Read: Taxis look to ditch ‘deadly TB passenger’

“The ambulances would be an overload as it is not as big as the bus,” he said.  

“(The) attitudes of ambulance drivers made this road even worse for patients,” he added. “Drivers would tell us they are not employed for transporting MDR-TB patients, but that they are employed to transport sick patients that need emergency medical attention.”

An overload of passenger patients

“(They said that) even the traffic officers would find them guilty if they were to see this overload,” he added.

The struggle for transport would not end there as patients said they also wait long for transport to take them back to Lusikisiki from Holy Cross Hospital.
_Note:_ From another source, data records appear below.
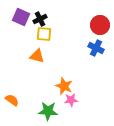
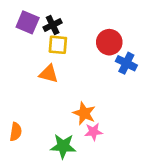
red circle: (100, 25) -> (109, 42), moved
orange semicircle: (12, 100) -> (16, 132), turned 64

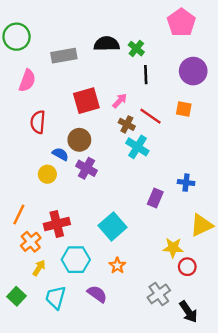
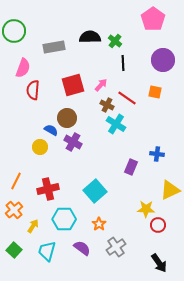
red semicircle: (38, 122) -> (33, 90), moved
orange cross: (31, 242) -> (14, 210), moved
gray cross: (159, 294) -> (116, 247), moved

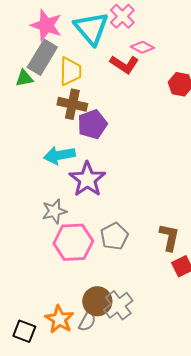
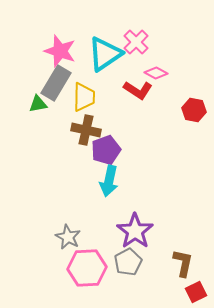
cyan triangle: (91, 28) -> (105, 54), turned 36
cyan arrow: (59, 155) -> (109, 181), moved, turned -68
purple star: (87, 179) -> (135, 231), moved
gray star: (54, 211) -> (68, 237), turned -30

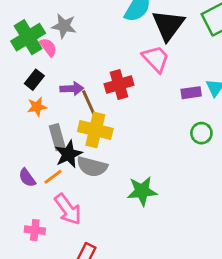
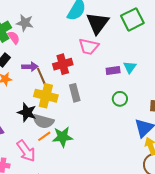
pink trapezoid: (156, 59) -> (89, 47), turned 145
gray rectangle: (57, 137) -> (75, 93), moved
black star: (68, 154) -> (27, 112), turned -30
orange line: (53, 177) -> (44, 136), moved
green star: (142, 191) -> (62, 137), moved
Sobantu remembers one particularly long wait.

“After we consulted nurses and were given treatment, (we) waited for transport but it didn’t arrive,” said Sobantu, who added that nurses waited with them as patients pooled money to buy food. "I will never forget the day where transport came at 12 midnight to collect us from the hospital (to go) back to Gateway Clinic.”

“If the government can change the system of referring Lusikisiki people to Holy Cross for MDR-TB treatment and decentralise medication to Gateway Clinic things would be better,” he added.

Read: MPs shun public TB testing

The Treatment Action Campaign’s OR Tambo District Coordinator Noloyiso Ntamehlo said the organisation’s Lusikisiki branch is pressuring district health officials to move MDR-TB treatment into area clinics.

Qaukeni District Health Manager Nomahlubi Mayekiso said that she was not previously aware of the problems and would investigate the issue.

In March, the South African Human Rights Commission held a hearing into the alleged dearth of emergency and planned patient transport in the Eastern Cape.

The hearing drew hundreds of people from across the province. About 25 percent of those at the hearing reported having called for ambulances that never came. The commission is anticipated to release its report in coming weeks.